Wallace Andrioli Guedes disse...

Assino embaixo do que você disse sobre o novo do Allen. Eu também não deixo de me interessar pelo seu cinema, mesmo em filmes feitos no piloto automático como esse.
Sobre JOSÉ E PILAR, acho absolutamente lindo, delicado, um dos filmes mais bonitos do ano. Merecia mais uma estrela aí, não?

Gustavo disse...

A bem da verdade, essa fase atual de Allen não suscita grandes paixões no mundo cinéfilo, mas desconheço esses últimos filmes dele, então nem comento.
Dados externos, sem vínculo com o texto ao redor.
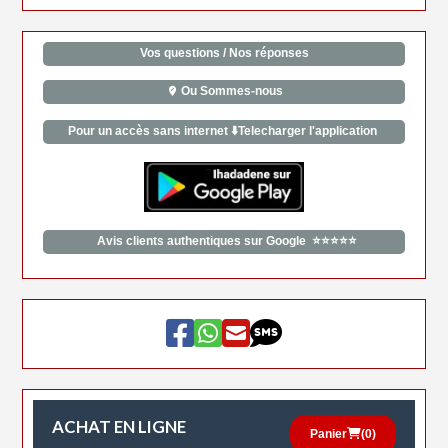
Vos questions / Nos réponses
Ou Sommes-nous
Pour un accès sans internet ⬇️Telecharger l'application
Avis clients authentiques sur Google ⭐⭐⭐⭐⭐
ACHAT EN LIGNE
Panier
(
0
)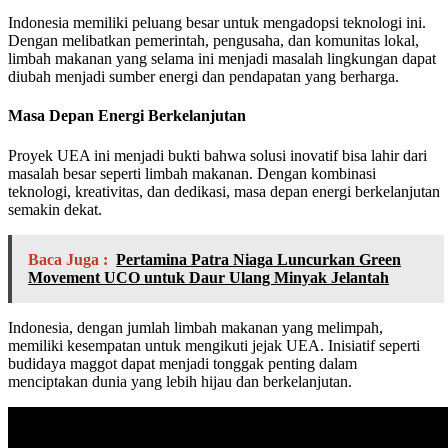
Indonesia memiliki peluang besar untuk mengadopsi teknologi ini.
Dengan melibatkan pemerintah, pengusaha, dan komunitas lokal,
limbah makanan yang selama ini menjadi masalah lingkungan dapat
diubah menjadi sumber energi dan pendapatan yang berharga.
Masa Depan Energi Berkelanjutan
Proyek UEA ini menjadi bukti bahwa solusi inovatif bisa lahir dari
masalah besar seperti limbah makanan. Dengan kombinasi
teknologi, kreativitas, dan dedikasi, masa depan energi berkelanjutan
semakin dekat.
Baca Juga :
Pertamina Patra Niaga Luncurkan Green
Movement UCO untuk Daur Ulang Minyak Jelantah
Indonesia, dengan jumlah limbah makanan yang melimpah,
memiliki kesempatan untuk mengikuti jejak UEA. Inisiatif seperti
budidaya maggot dapat menjadi tonggak penting dalam
menciptakan dunia yang lebih hijau dan berkelanjutan.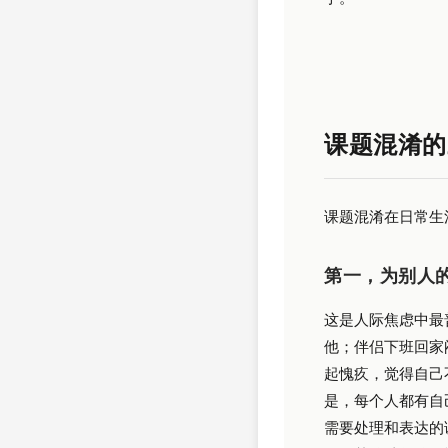
课题混淆的
课题混淆在日常生
第一，为别人
这是人际焦虑中最
他；伴侣下班回家
起愧疚，觉得自己
是，每个人都有自
需要处理和表达的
Ele agora parece fazer filme para espairecer, pelo que se lê em entrevistas.

Rafael Carvalho disse...

Exato Kahlil, mas mesmo assim eu ainda gosto desses filminhos dele.

Wallace, pra quem já fez várias obras-primas (Manhattan, A Rosa Púrpura do Cairo, Crimes e Pecados, para citar alguns), esses filminhos despretensiosos dele parecem pura diversão, para ele e para nós!

Gustavo, mesmo com várias críticas, têm filmes do Allen dessa fase atual que são maravilhosos (como Match Point e Vicky Cristina Barcelona), apesar de alguns apenas bobinhos.